Almost 11 months later, Mr. Adams is preparing Brophy players for an upcoming game as a linebackers coach.
Since his injury, Mr. Adams has been working to reattain his pre-injury status on the gridiron.
“I’ve been coaching for Brophy, rehabbing, getting ready to start attending my part-time classes for Scottsdale Community, and working on getting recruited again,” Mr. Adams said.
Mr. Adams isn’t content with settling as a linebacker for the Artichokes, aspiring to move up to the Division-1 level.
“The ultimate goal is to get back to playing in the Pac-12 where I was originally recruited,” Mr. Adams said.
Mr. Adams’ rehabilitation process has been slow but not stagnant.
“Rehab is good,” Mr. Adams said. “I’m, for the most part, healthy now.
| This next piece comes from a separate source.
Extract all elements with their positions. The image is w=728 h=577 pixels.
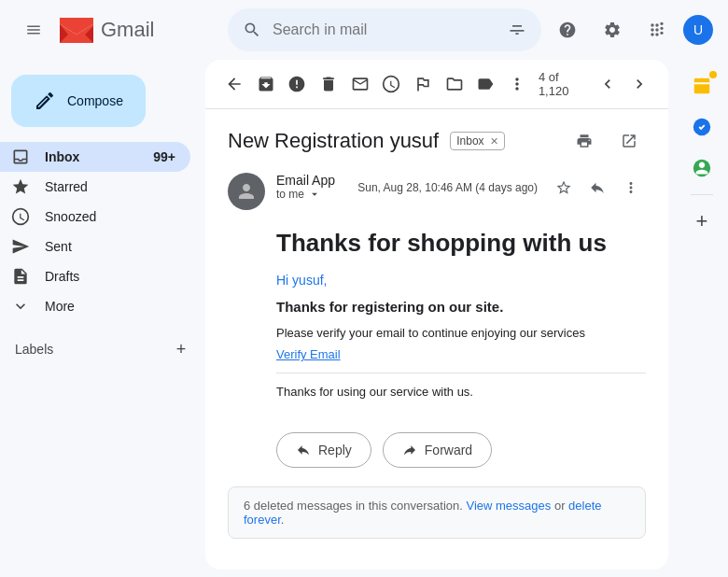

I’m pretty much just training but I still have about a month left of working out, I think, until I’m full strength.”
Around his Brophy graduation, Mr. Adams was fully cemented as a linebackers coach.
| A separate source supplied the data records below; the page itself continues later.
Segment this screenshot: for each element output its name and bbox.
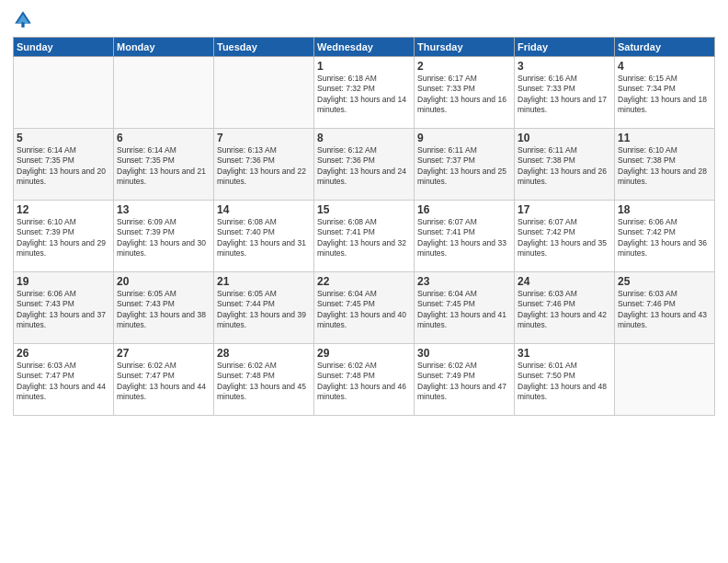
day-cell: 18Sunrise: 6:06 AM Sunset: 7:42 PM Dayli… <box>615 201 715 272</box>
day-number: 21 <box>217 275 311 288</box>
day-info: Sunrise: 6:06 AM Sunset: 7:42 PM Dayligh… <box>618 217 711 259</box>
col-header-monday: Monday <box>114 38 214 57</box>
day-info: Sunrise: 6:04 AM Sunset: 7:45 PM Dayligh… <box>317 289 411 331</box>
col-header-tuesday: Tuesday <box>214 38 314 57</box>
day-info: Sunrise: 6:08 AM Sunset: 7:41 PM Dayligh… <box>317 217 411 259</box>
day-number: 17 <box>518 203 611 216</box>
page-container: SundayMondayTuesdayWednesdayThursdayFrid… <box>0 0 728 563</box>
day-number: 12 <box>17 203 110 216</box>
day-info: Sunrise: 6:17 AM Sunset: 7:33 PM Dayligh… <box>417 74 511 116</box>
day-number: 4 <box>618 60 711 73</box>
day-number: 25 <box>618 275 711 288</box>
day-cell: 2Sunrise: 6:17 AM Sunset: 7:33 PM Daylig… <box>415 57 515 129</box>
day-info: Sunrise: 6:02 AM Sunset: 7:48 PM Dayligh… <box>317 361 411 403</box>
day-cell: 1Sunrise: 6:18 AM Sunset: 7:32 PM Daylig… <box>314 57 415 129</box>
day-number: 28 <box>217 347 311 360</box>
day-info: Sunrise: 6:02 AM Sunset: 7:47 PM Dayligh… <box>117 361 210 403</box>
day-info: Sunrise: 6:10 AM Sunset: 7:38 PM Dayligh… <box>618 145 711 188</box>
day-info: Sunrise: 6:08 AM Sunset: 7:40 PM Dayligh… <box>217 217 311 259</box>
day-cell: 7Sunrise: 6:13 AM Sunset: 7:36 PM Daylig… <box>214 129 314 201</box>
day-cell: 13Sunrise: 6:09 AM Sunset: 7:39 PM Dayli… <box>114 201 214 272</box>
day-cell: 5Sunrise: 6:14 AM Sunset: 7:35 PM Daylig… <box>14 129 114 201</box>
svg-rect-3 <box>21 22 24 28</box>
day-info: Sunrise: 6:03 AM Sunset: 7:46 PM Dayligh… <box>618 289 711 331</box>
day-number: 7 <box>217 132 311 144</box>
day-info: Sunrise: 6:07 AM Sunset: 7:41 PM Dayligh… <box>417 217 511 259</box>
day-cell: 8Sunrise: 6:12 AM Sunset: 7:36 PM Daylig… <box>314 129 415 201</box>
logo <box>13 9 37 29</box>
day-number: 22 <box>317 275 411 288</box>
week-row-4: 19Sunrise: 6:06 AM Sunset: 7:43 PM Dayli… <box>14 272 715 344</box>
day-cell: 4Sunrise: 6:15 AM Sunset: 7:34 PM Daylig… <box>615 57 715 129</box>
day-cell: 12Sunrise: 6:10 AM Sunset: 7:39 PM Dayli… <box>14 201 114 272</box>
day-number: 20 <box>117 275 210 288</box>
day-cell: 17Sunrise: 6:07 AM Sunset: 7:42 PM Dayli… <box>515 201 615 272</box>
day-cell: 25Sunrise: 6:03 AM Sunset: 7:46 PM Dayli… <box>615 272 715 344</box>
day-cell <box>14 57 114 129</box>
day-number: 2 <box>417 60 511 73</box>
day-cell: 20Sunrise: 6:05 AM Sunset: 7:43 PM Dayli… <box>114 272 214 344</box>
day-info: Sunrise: 6:03 AM Sunset: 7:46 PM Dayligh… <box>518 289 611 331</box>
day-info: Sunrise: 6:16 AM Sunset: 7:33 PM Dayligh… <box>518 74 611 116</box>
header-row: SundayMondayTuesdayWednesdayThursdayFrid… <box>14 38 715 57</box>
day-number: 19 <box>17 275 110 288</box>
day-number: 6 <box>117 132 210 144</box>
day-number: 1 <box>317 60 411 73</box>
day-info: Sunrise: 6:01 AM Sunset: 7:50 PM Dayligh… <box>518 361 611 403</box>
day-number: 29 <box>317 347 411 360</box>
day-number: 23 <box>417 275 511 288</box>
col-header-wednesday: Wednesday <box>314 38 415 57</box>
col-header-saturday: Saturday <box>615 38 715 57</box>
day-cell: 11Sunrise: 6:10 AM Sunset: 7:38 PM Dayli… <box>615 129 715 201</box>
day-cell: 29Sunrise: 6:02 AM Sunset: 7:48 PM Dayli… <box>314 344 415 416</box>
calendar-table: SundayMondayTuesdayWednesdayThursdayFrid… <box>13 37 715 416</box>
day-cell: 28Sunrise: 6:02 AM Sunset: 7:48 PM Dayli… <box>214 344 314 416</box>
day-cell: 26Sunrise: 6:03 AM Sunset: 7:47 PM Dayli… <box>14 344 114 416</box>
day-number: 15 <box>317 203 411 216</box>
day-info: Sunrise: 6:05 AM Sunset: 7:43 PM Dayligh… <box>117 289 210 331</box>
day-number: 18 <box>618 203 711 216</box>
day-info: Sunrise: 6:13 AM Sunset: 7:36 PM Dayligh… <box>217 145 311 188</box>
day-info: Sunrise: 6:11 AM Sunset: 7:38 PM Dayligh… <box>518 145 611 188</box>
week-row-3: 12Sunrise: 6:10 AM Sunset: 7:39 PM Dayli… <box>14 201 715 272</box>
day-cell: 9Sunrise: 6:11 AM Sunset: 7:37 PM Daylig… <box>415 129 515 201</box>
day-info: Sunrise: 6:11 AM Sunset: 7:37 PM Dayligh… <box>417 145 511 188</box>
day-info: Sunrise: 6:09 AM Sunset: 7:39 PM Dayligh… <box>117 217 210 259</box>
day-info: Sunrise: 6:14 AM Sunset: 7:35 PM Dayligh… <box>117 145 210 188</box>
day-cell: 19Sunrise: 6:06 AM Sunset: 7:43 PM Dayli… <box>14 272 114 344</box>
day-cell <box>114 57 214 129</box>
week-row-1: 1Sunrise: 6:18 AM Sunset: 7:32 PM Daylig… <box>14 57 715 129</box>
day-cell: 23Sunrise: 6:04 AM Sunset: 7:45 PM Dayli… <box>415 272 515 344</box>
day-info: Sunrise: 6:02 AM Sunset: 7:48 PM Dayligh… <box>217 361 311 403</box>
header <box>13 9 715 29</box>
day-cell <box>214 57 314 129</box>
day-cell: 30Sunrise: 6:02 AM Sunset: 7:49 PM Dayli… <box>415 344 515 416</box>
day-number: 31 <box>518 347 611 360</box>
day-info: Sunrise: 6:06 AM Sunset: 7:43 PM Dayligh… <box>17 289 110 331</box>
day-number: 3 <box>518 60 611 73</box>
day-info: Sunrise: 6:05 AM Sunset: 7:44 PM Dayligh… <box>217 289 311 331</box>
week-row-5: 26Sunrise: 6:03 AM Sunset: 7:47 PM Dayli… <box>14 344 715 416</box>
day-number: 16 <box>417 203 511 216</box>
day-info: Sunrise: 6:15 AM Sunset: 7:34 PM Dayligh… <box>618 74 711 116</box>
day-number: 14 <box>217 203 311 216</box>
day-cell: 15Sunrise: 6:08 AM Sunset: 7:41 PM Dayli… <box>314 201 415 272</box>
day-cell: 3Sunrise: 6:16 AM Sunset: 7:33 PM Daylig… <box>515 57 615 129</box>
day-cell <box>615 344 715 416</box>
day-cell: 21Sunrise: 6:05 AM Sunset: 7:44 PM Dayli… <box>214 272 314 344</box>
day-info: Sunrise: 6:14 AM Sunset: 7:35 PM Dayligh… <box>17 145 110 188</box>
day-number: 5 <box>17 132 110 144</box>
logo-icon <box>13 9 33 29</box>
col-header-thursday: Thursday <box>415 38 515 57</box>
day-number: 11 <box>618 132 711 144</box>
day-number: 24 <box>518 275 611 288</box>
day-cell: 31Sunrise: 6:01 AM Sunset: 7:50 PM Dayli… <box>515 344 615 416</box>
day-number: 27 <box>117 347 210 360</box>
day-number: 10 <box>518 132 611 144</box>
day-info: Sunrise: 6:03 AM Sunset: 7:47 PM Dayligh… <box>17 361 110 403</box>
day-info: Sunrise: 6:18 AM Sunset: 7:32 PM Dayligh… <box>317 74 411 116</box>
day-info: Sunrise: 6:07 AM Sunset: 7:42 PM Dayligh… <box>518 217 611 259</box>
col-header-sunday: Sunday <box>14 38 114 57</box>
day-number: 13 <box>117 203 210 216</box>
day-cell: 10Sunrise: 6:11 AM Sunset: 7:38 PM Dayli… <box>515 129 615 201</box>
“It was a combination of coach [Mr.] Moore and coach [Mr.] Molander both talking to me about it and finally setting it in stone around May last year,” Mr. Adams said.
Coaching is something Mr. Adams has thought about as an occupation after his playing career, and the chance to bring his wisdom to a coaching staff came sooner rather than later.
“I’ve always thought about coaching when I was done playing,” Mr. Adams said. “This was just the next logical step while I was still in town with not a lot to do.”
Brophy linebacker Max Fees ’17 was immediately excited upon hearing the news of Mr. Adams’ new position.
“When I first heard I thought it was great news,” Fees said. “Walker has always had a coach’s spirit and he is obviously a great linebacker. He’s a close friend and a great teammate and he brings great energy on the field both as a coach and a player.”
If Mr. Adams chooses not to ascend the coaching tree, he plans to study computer science and mathematics in college.
“I’d like to probably major in computer sciences and applied mathematics and do something in that field because that’s really interesting to me,” Mr. Adams said. “There’s a lot of job openings in the future for that.”
Mr. Adams brings youth, relatability and the knowledge he has accumulated over his playing career to Brophy’s coaching staff.
“I think that since I am the youngest coach on the staff by several years, I relate to the kids really well and I’m, to a degree, very knowledgable about linebacker play,” Mr. Adams said. “And with the help of coach [Mr.] Moore, it’s really helping me become a better player at the same time, so I’m enjoying it.”
Fees said he thinks that Mr. Adams’ spirit is the greatest addition to the Bronco coaching staff.
“Walker has a big heart,” Fees said. “He plays with it, he leads with it and he coaches with it. To have his spirit on the coaching staff is a great addition.”
“I had the pleasure of watching Walker play his sophomore year, the year he broke Brophy’s tackling record,” Fees said. “At the time I was the freshman middle linebacker, and Walker modeled the leadership, intensity and pure competitive drive that I hoped to bring to the field myself. We shared a middle linebacker identity and it meant the world to both of us.”
Coach Adams’ favorite thing about coaching so far has been seeing the knowledge he instills in his players come to fruition on the field.
“My favorite thing so far has just been watching the guys that I coach make plays,” Mr. Adams said. “It’s been really exciting to see the guys that you practice with and help train go out there and execute. It’s really exciting.”
“Everybody has been standing out in their own ways,” Mr. Adams said. “Lots of kids are making plays in practice and games. In the film room, in the weight room, all of them work really hard and it’s been super exciting to see all of them get to work.”
Mr. Adams said that the state championship is an important goal, but it is not all that matters.
“The obvious goal is to win a state championship,” Mr. Adams said. “But the end game is to make these kids really good men and to help develop them into becoming better football players for the rest of their lives.”